Asymmetric topology architecture improves polarity sensitivity of nitrogen and boron containing donor-acceptor luminogens: theoretical prediction and experimental validation

Polarity-sensitive responsiveness is a crucial property for fluorescent probes, yet developing probes with high spectral sensitivity to polarity remains challenging. In this work, we systematically designed a series of donor-acceptor (D-A) type luminogens NNB and their derivatives with symmetric and asymmetric structures by fine-tuning the proportion of nitrogen-containing D moieties and boron-containing A moieties to elucidate the structure-property relationships governing their spectral responsiveness to solvent polarity. Our findings revealed a clear trend in polarity sensitivity of these dyes: symmetric dyes < asymmetric D-D-A dyes < asymmetric D-A-A dyes.

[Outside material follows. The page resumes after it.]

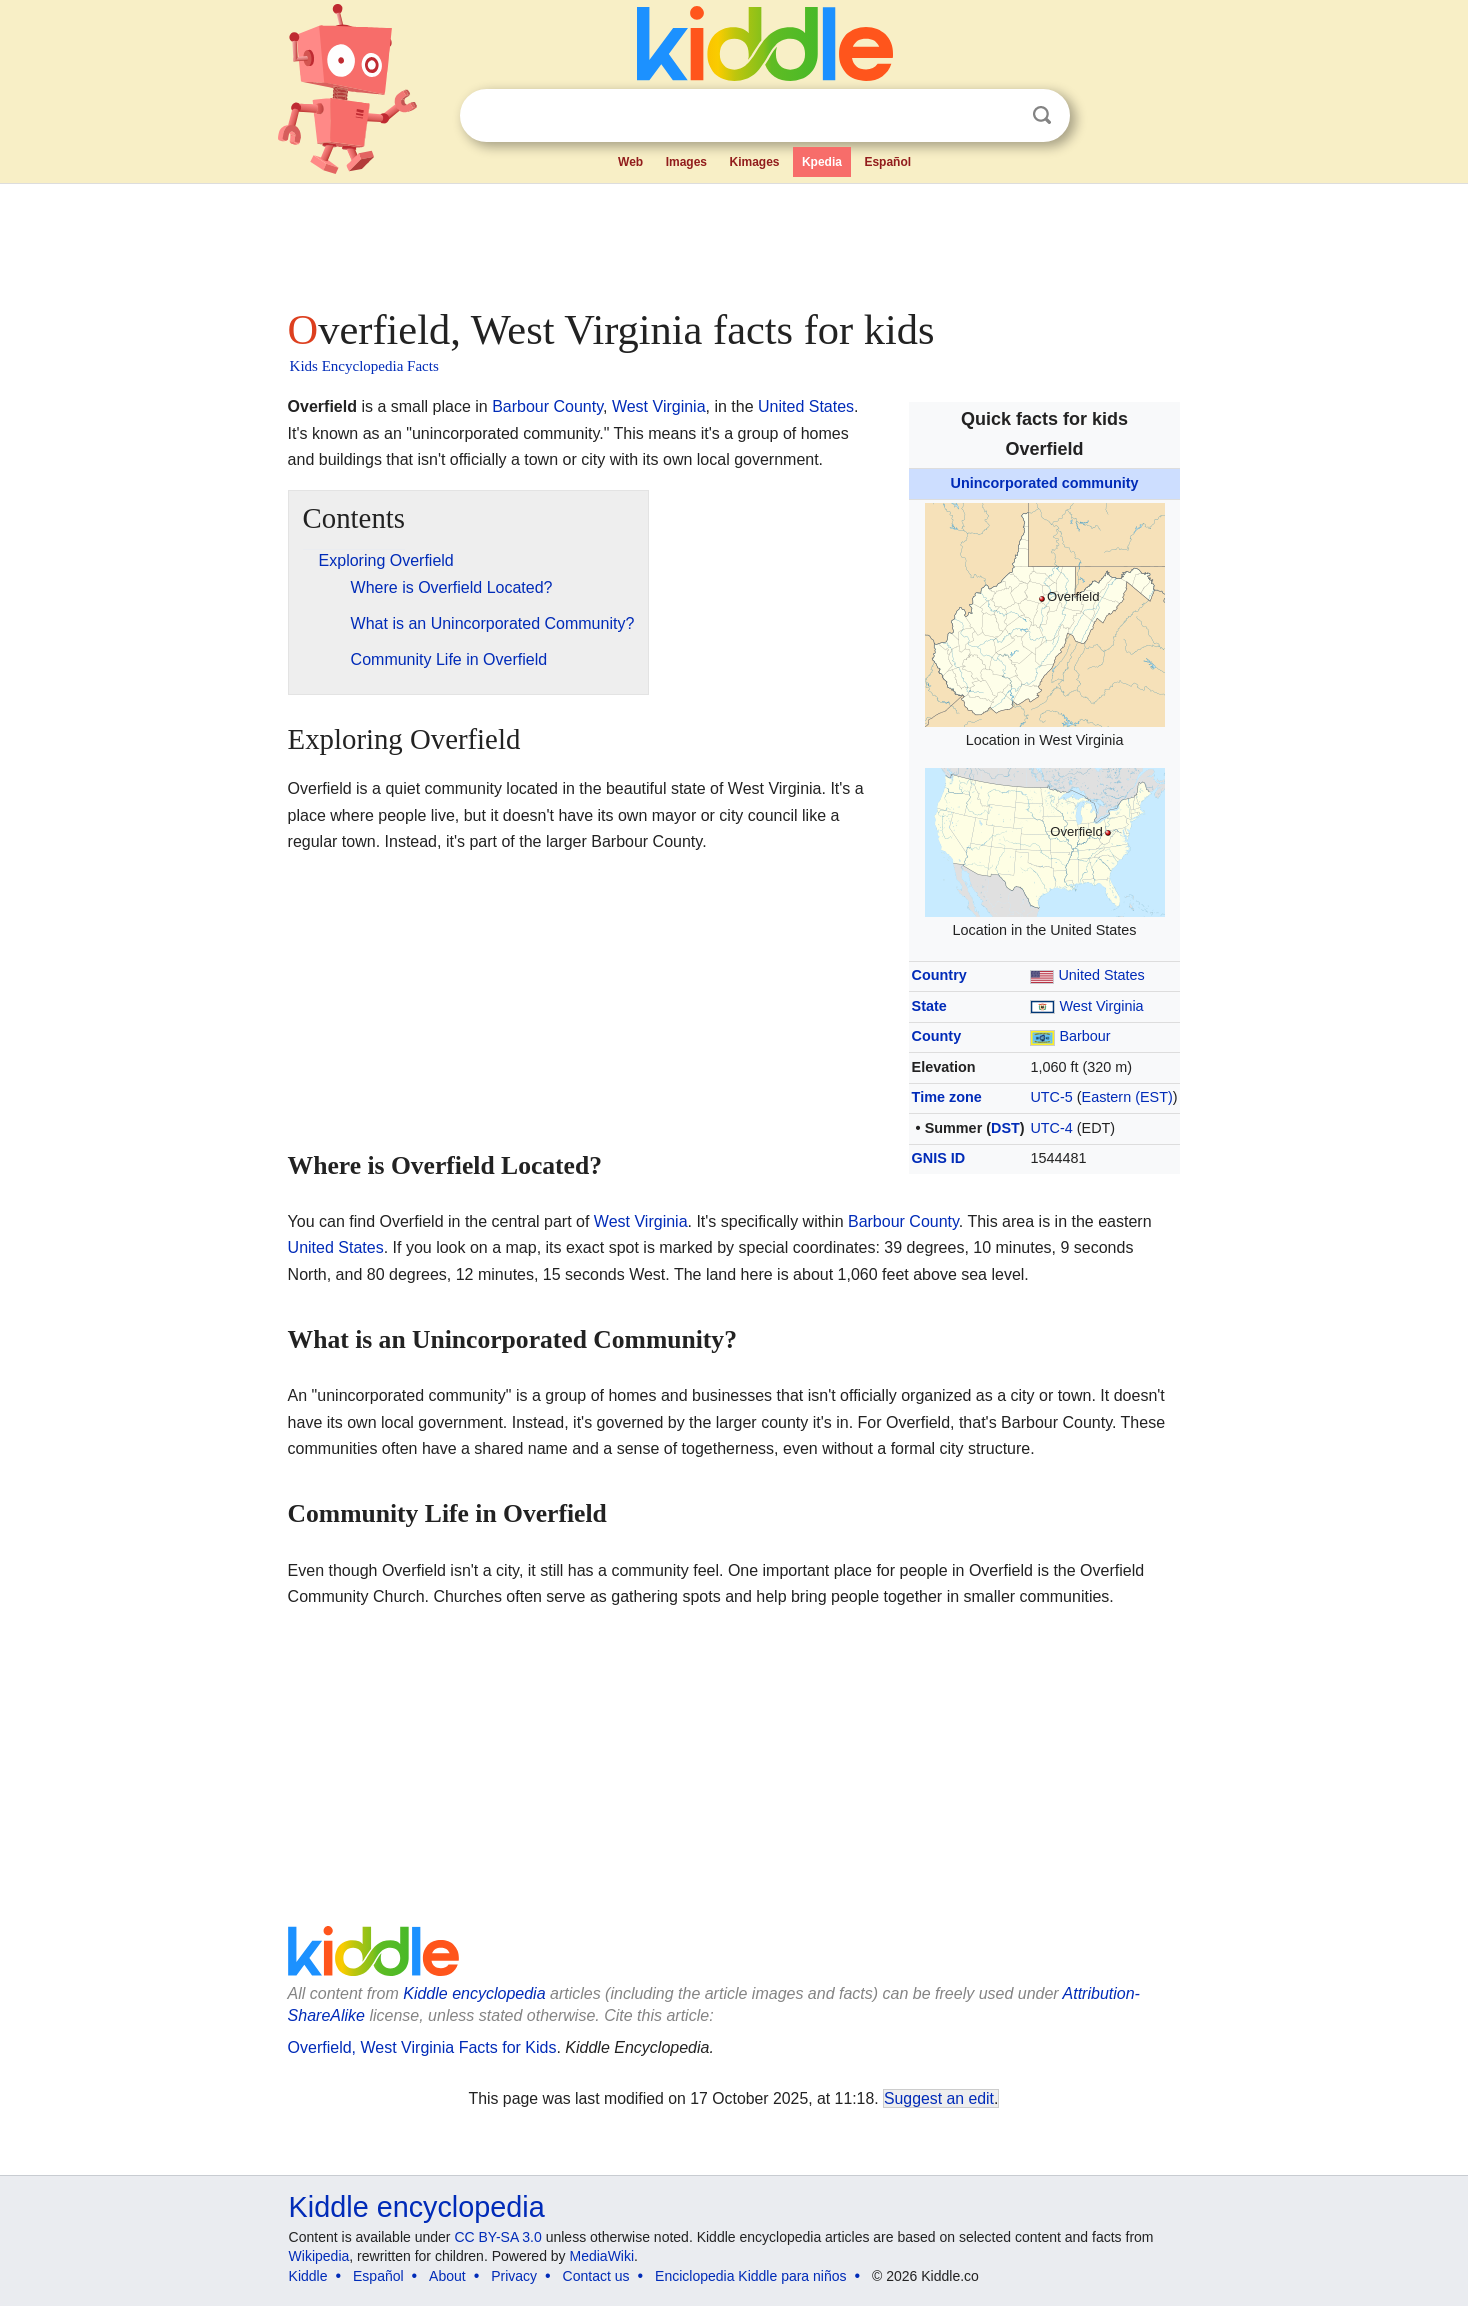 The image size is (1468, 2306). I want to click on United States, so click(1101, 975).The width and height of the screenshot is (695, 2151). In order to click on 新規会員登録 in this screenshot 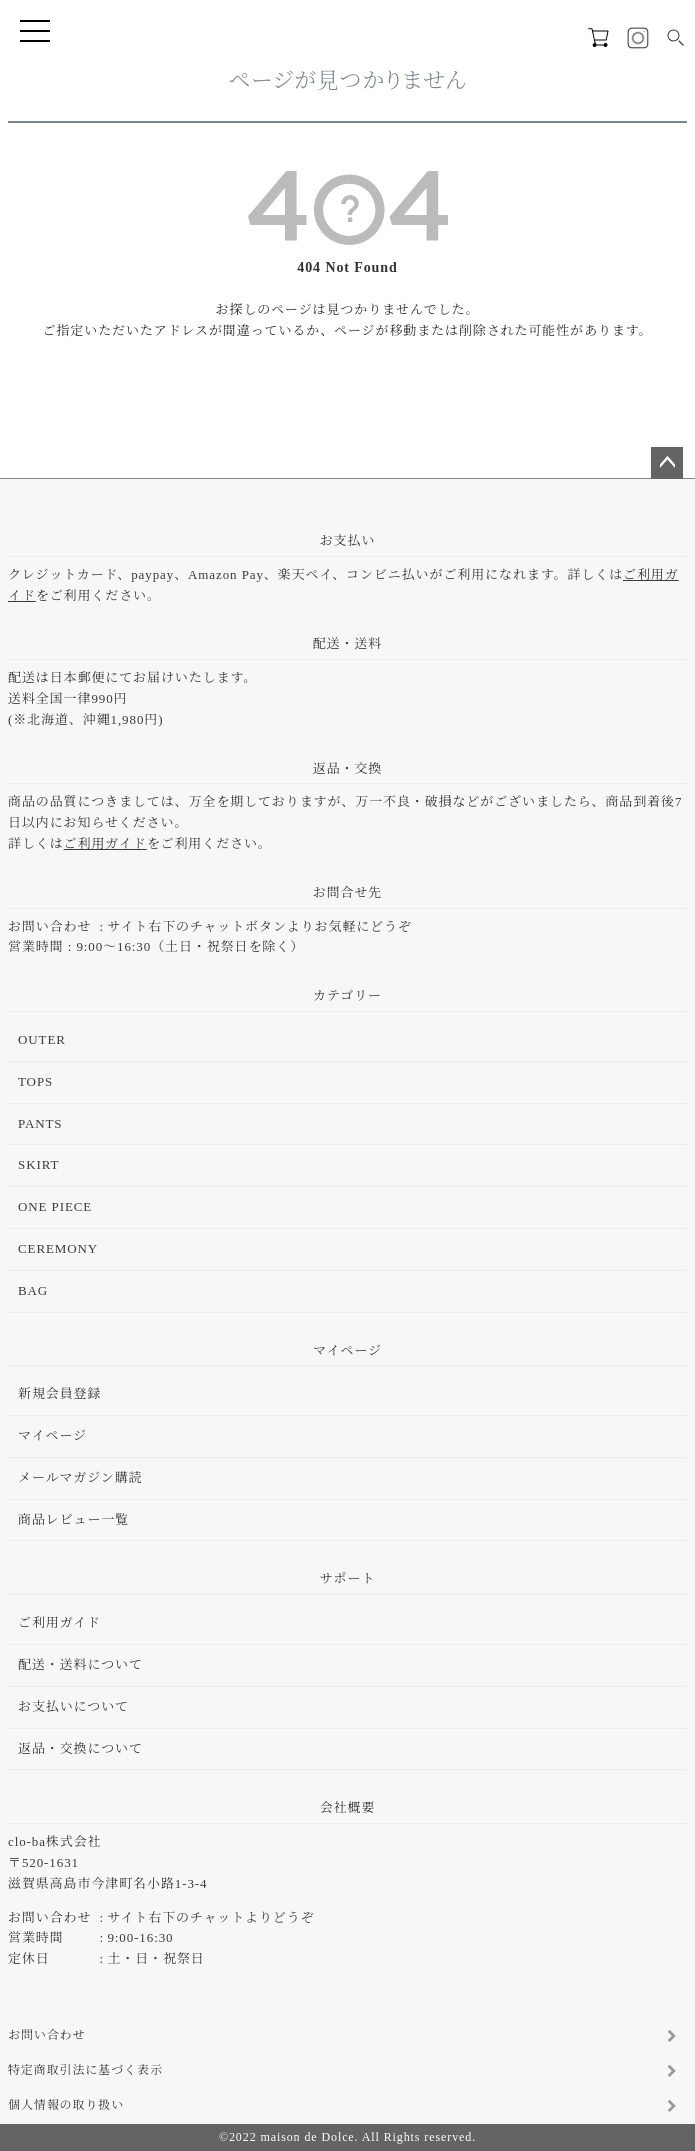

The polarity responsive trend of these dyes was rigorously verified through combined theoretical and experimental approaches across various solvent conditions and polarity-tunable polymer-doped thin films. Importantly, our calculations revealed that for these dyes the conformational planarization and solute-solvent interactions synergistically induce the polarity-dependent fluorescence redshift. Crucially, we established a robust quantitative descriptor (ΔΔE_SSI-es), which represents the difference in solute-solvent interaction energies in different solvent environments. And ΔΔE_SSI-es shows strong correlation (R² = 0.98) with the corresponding emission wavelength shifts (Δλ_em). This work not only offers fundamental insights for designing D-A type high-performance polarity-sensitive fluorescent probes with nitrogen-containing donors and boron-containing acceptors, but also delivers a practical descriptor for assessing spectral sensitivity to environmental polarity.